For the listing below, report all lines that hold the word "fine".
========
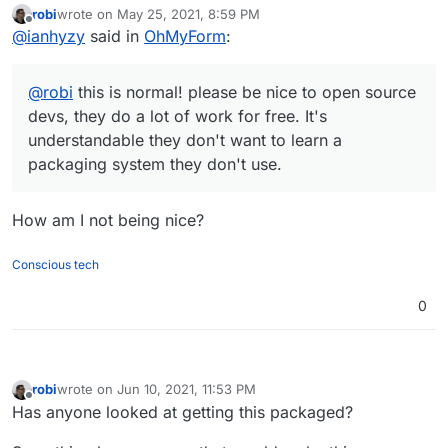
robi
wrote on
May 25, 2021, 8:59 PM
understandable they don't want to learn a packaging
last edited by
Offline
@
ianhyzy
said in
OhMyForm
:
system they don't use.
@
robi
this is normal! please be nice to open source
devs, they do a lot of work for free. It's
understandable they don't want to learn a
packaging system they don't use.
How am I not being nice?
Conscious tech
0
robi
wrote on
Jun 10, 2021, 11:53 PM
last edited by
Offline
Has anyone looked at getting this packaged?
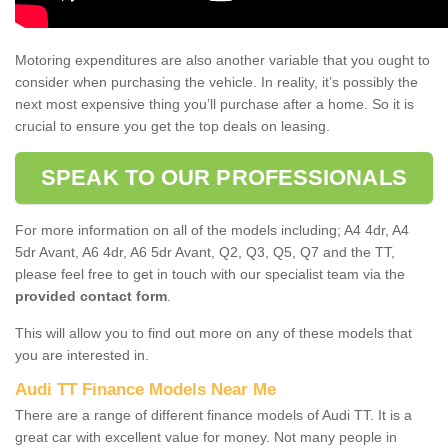
Motoring expenditures are also another variable that you ought to
consider when purchasing the vehicle. In reality, it’s possibly the
next most expensive thing you’ll purchase after a home. So it is
crucial to ensure you get the top deals on leasing.
SPEAK TO OUR PROFESSIONALS
For more information on all of the models including; A4 4dr, A4
5dr Avant, A6 4dr, A6 5dr Avant, Q2, Q3, Q5, Q7 and the TT,
please feel free to get in touch with our specialist team via the
provided contact form
.
This will allow you to find out more on any of these models that
you are interested in.
Audi TT Finance Models Near Me
There are a range of different finance models of Audi TT. It is a
great car with excellent value for money. Not many people in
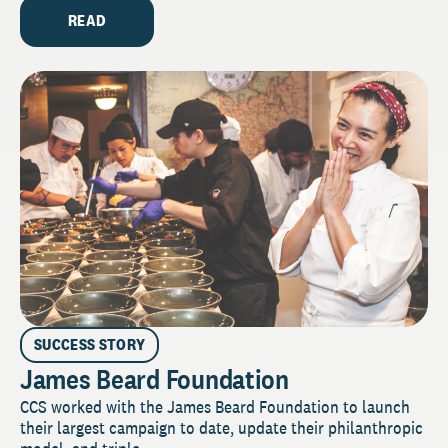
READ
SUCCESS STORY
James Beard Foundation
CCS worked with the James Beard Foundation to launch
their largest campaign to date, update their philanthropic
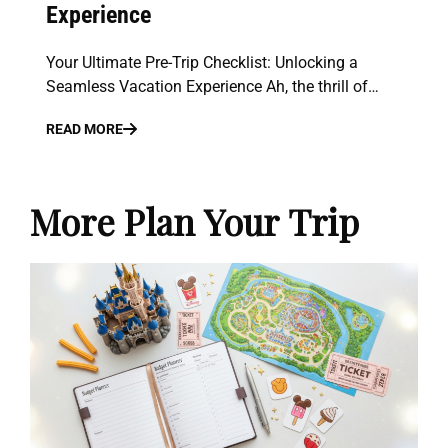
Experience
Your Ultimate Pre-Trip Checklist: Unlocking a
Seamless Vacation Experience Ah, the thrill of…
READ MORE
More Plan Your Trip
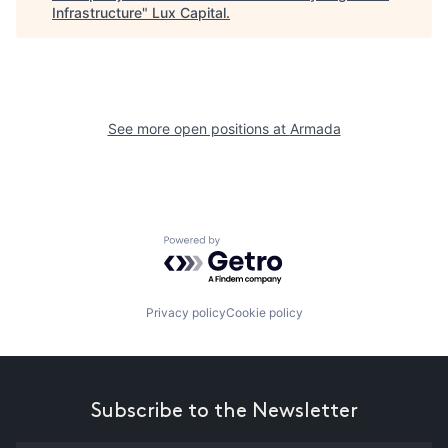
Infrastructure
"
Lux Capital
.
See more open positions at
Armada
Powered by Getro.com
Privacy policy
Cookie policy
Subscribe to the Newsletter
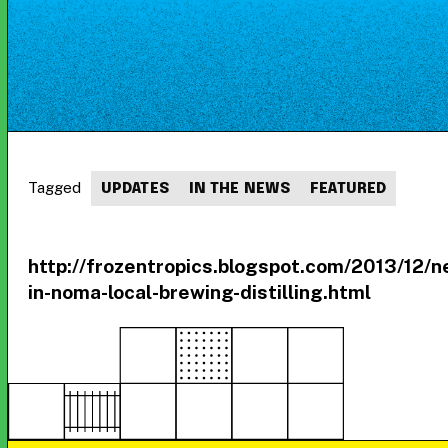
Tagged
UPDATES
IN THE NEWS
FEATURED
http://frozentropics.blogspot.com/2013/12/n
in-noma-local-brewing-distilling.html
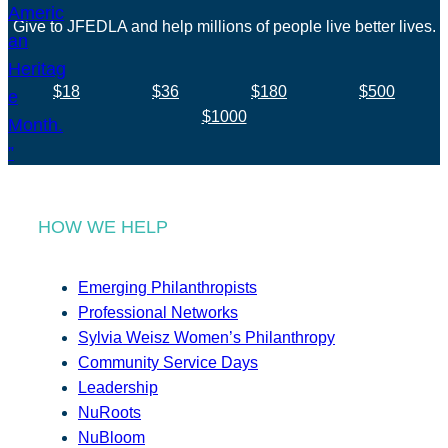
Give to JFEDLA and help millions of people live better lives.
$18
$36
$180
$500
$1000
HOW WE HELP
Emerging Philanthropists
Professional Networks
Sylvia Weisz Women’s Philanthropy
Community Service Days
Leadership
NuRoots
NuBloom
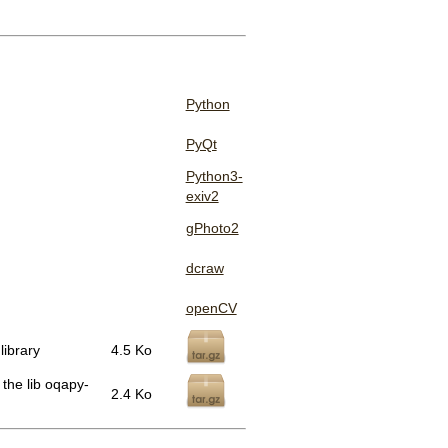
Python
PyQt
Python3-
exiv2
gPhoto2
dcraw
openCV
library
4.5 Ko
 the lib oqapy-
2.4 Ko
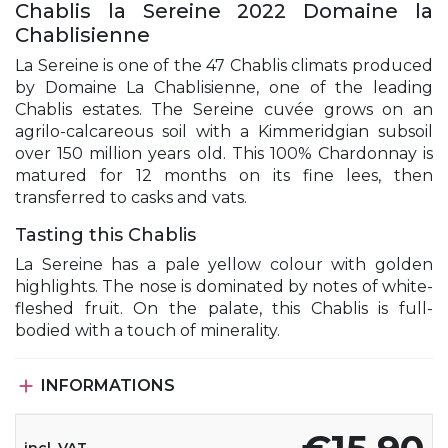
Chablis la Sereine 2022 Domaine la
Chablisienne
La Sereine is one of the 47 Chablis climats produced
by Domaine La Chablisienne, one of the leading
Chablis estates. The Sereine cuvée grows on an
agrilo-calcareous soil with a Kimmeridgian subsoil
over 150 million years old. This 100% Chardonnay is
matured for 12 months on its fine lees, then
transferred to casks and vats.
Tasting this Chablis
La Sereine has a pale yellow colour with golden
highlights. The nose is dominated by notes of white-
fleshed fruit. On the palate, this Chablis is full-
bodied with a touch of minerality.

INFORMATIONS
incl. VAT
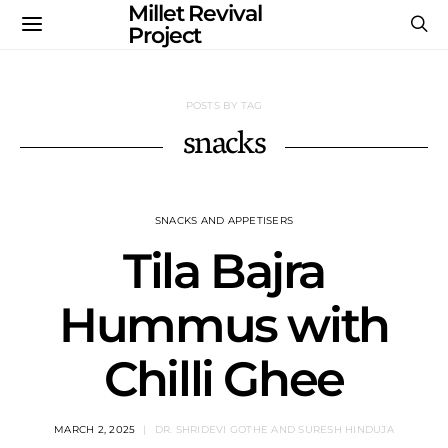
Millet Revival
Project
POSTS BY TAG
snacks
SNACKS AND APPETISERS
Tila Bajra
Hummus with
Chilli Ghee
MARCH 2, 2025
DR. SHRIDEVI GOTHE AND SURESH HINDUJA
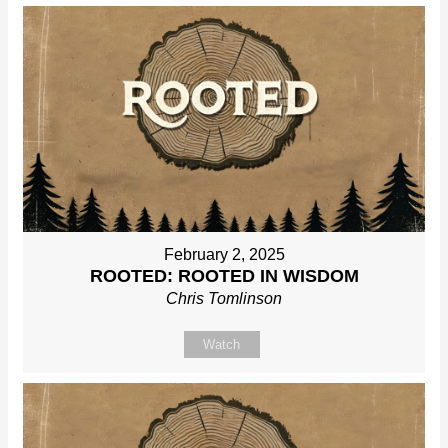
February 2, 2025
ROOTED: ROOTED IN WISDOM
Chris Tomlinson
Watch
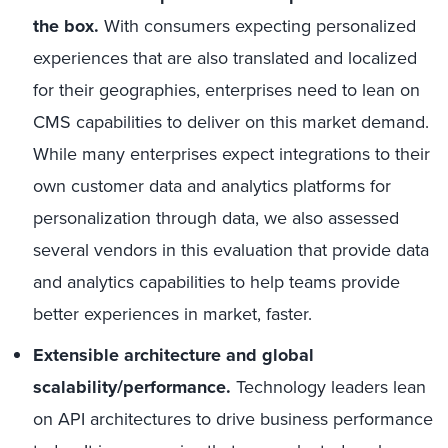
the box.
With consumers expecting personalized
experiences that are also translated and localized
for their geographies, enterprises need to lean on
CMS capabilities to deliver on this market demand.
While many enterprises expect integrations to their
own customer data and analytics platforms for
personalization through data, we also assessed
several vendors in this evaluation that provide data
and analytics capabilities to help teams provide
better experiences in market, faster.
Extensible architecture and global
scalability/performance.
Technology leaders lean
on API architectures to drive business performance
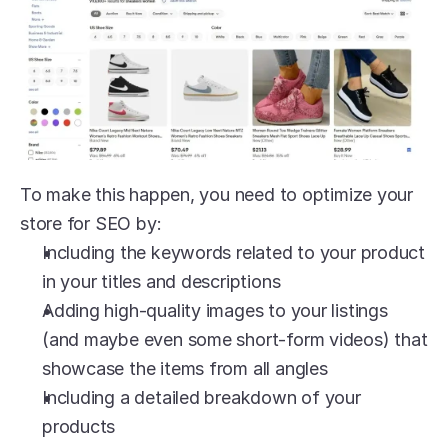
To make this happen, you need to optimize your 
store for SEO by:
Including the keywords related to your product 
in your titles and descriptions
Adding high-quality images to your listings 
(and maybe even some short-form videos) that 
showcase the items from all angles
Including a detailed breakdown of your 
products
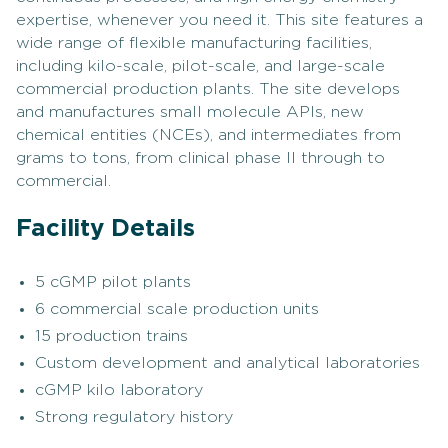
expertise, whenever you need it. This site features a
wide range of flexible manufacturing facilities,
including kilo-scale, pilot-scale, and large-scale
commercial production plants. The site develops
and manufactures small molecule APIs, new
chemical entities (NCEs), and intermediates from
grams to tons, from clinical phase II through to
commercial.
Facility Details
5 cGMP pilot plants
6 commercial scale production units
15 production trains
Custom development and analytical laboratories
cGMP kilo laboratory
Strong regulatory history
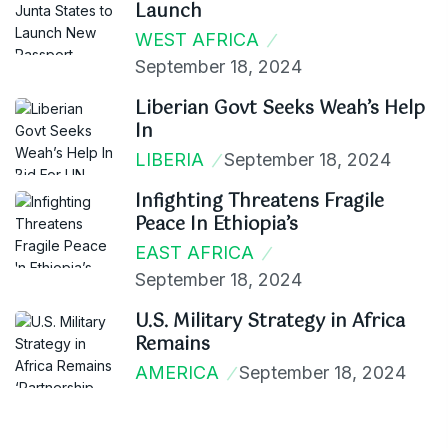
Launch
WEST AFRICA
September 18, 2024
Liberian Govt Seeks Weah’s Help
In
LIBERIA
September 18, 2024
Infighting Threatens Fragile
Peace In Ethiopia’s
EAST AFRICA
September 18, 2024
U.S. Military Strategy in Africa
Remains
AMERICA
September 18, 2024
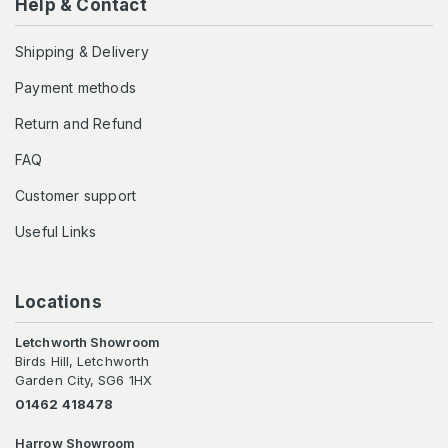
Help & Contact
Shipping & Delivery
Payment methods
Return and Refund
FAQ
Customer support
Useful Links
Locations
Letchworth Showroom
Birds Hill, Letchworth
Garden City, SG6 1HX
01462 418478
Harrow Showroom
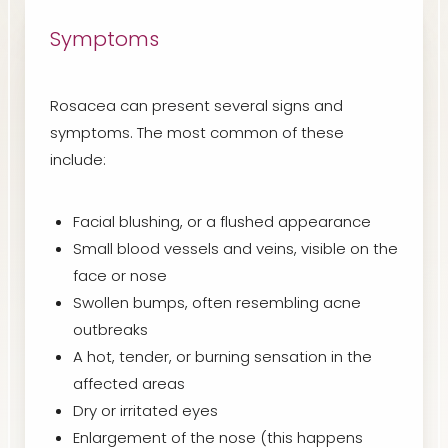
Symptoms
Rosacea can present several signs and
symptoms. The most common of these
include:
Facial blushing, or a flushed appearance
Small blood vessels and veins, visible on the
face or nose
Swollen bumps, often resembling acne
outbreaks
A hot, tender, or burning sensation in the
affected areas
Dry or irritated eyes
Enlargement of the nose (this happens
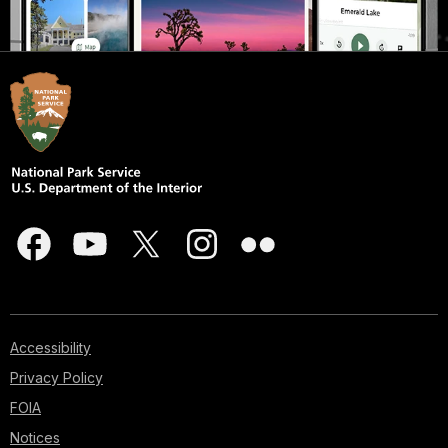
Accessibility
Privacy Policy
FOIA
Notices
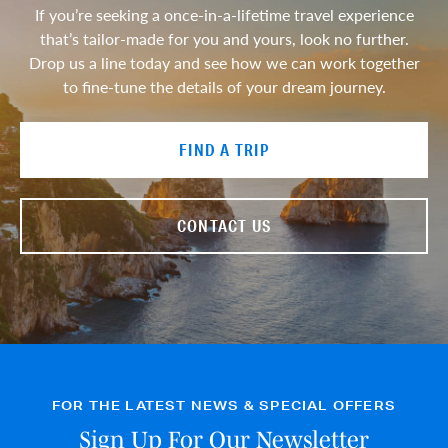
If you’re seeking a once-in-a-lifetime travel experience
that’s tailor-made for you and yours, look no further.
Drop us a line today and see how we can work together
to fine-tune the details of your dream journey.
FIND A TRIP
CONTACT US
FOR THE LATEST NEWS & SPECIAL OFFERS
Sign Up For Our Newsletter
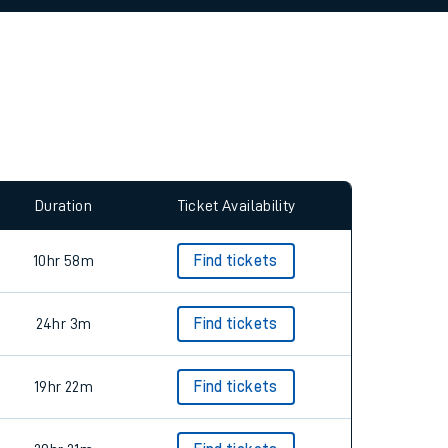
allow all cookies using the Cookie Preferences
Duration
Ticket Availability
10hr 58m
Find tickets
24hr 3m
Find tickets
========
**EXPECTED ANSWER**
matured for 12 months on its fine lees, then
to fine-tune the details of your dream journey.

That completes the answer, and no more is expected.